Much less work has been done on whether the presence or absence of this gene may affect the ways AD presents itself clinically in patients with dementia or early symptoms of AD. There is evidence that patients with AD who carry the APOE-e4 gene may have worse memory function relative to patients with AD who do not have this gene, but it's been quite unclear whether there are greater impairments in "non-carriers" of this gene than carriers. Based on our clinical experience, Dr. David Wolk and I became interested in the observation that non-carriers may have worse executive function and possibly other cognitive functions.
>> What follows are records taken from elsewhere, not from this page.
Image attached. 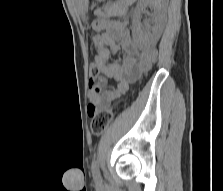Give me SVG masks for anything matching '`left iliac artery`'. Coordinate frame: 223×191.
I'll list each match as a JSON object with an SVG mask.
<instances>
[{
  "label": "left iliac artery",
  "instance_id": "44dca946",
  "mask_svg": "<svg viewBox=\"0 0 223 191\" xmlns=\"http://www.w3.org/2000/svg\"><path fill=\"white\" fill-rule=\"evenodd\" d=\"M91 171H92V175H93L94 179L97 182H100L101 176H100V172H99V166H98L97 160H95V159L92 162Z\"/></svg>",
  "mask_w": 223,
  "mask_h": 191
}]
</instances>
We used the publicly available ADNI dataset to investigate this hypothesis, and discovered that it appears to be supported. That is, very mild and mild AD patients, who are in the earliest clinical stages of the illness, appear to be relatively better or worse at particular cognitive functions depending on their APOE genotype, and this relates to relatively lesser or greater abnormalities in the brain networks supporting these abilities. In particular, APOE-e4 carriers exhibit worse long-term memory performance and smaller medial temporal lobe brain regions than non-carriers. In contrast, APOE-e4 non-carriers exhibit relatively worse attention-executive and language functions, and greater atrophy in some brain regions supporting these functions, compared to carriers. Importantly, we showed that these results held when restricted to individuals whose cerebrospinal fluid protein profile (a-beta and tau) was consistent with AD.

The details of this work are described in the scientific paper in Proceedings of the National Academy of Sciences, and it received some media coverage as well.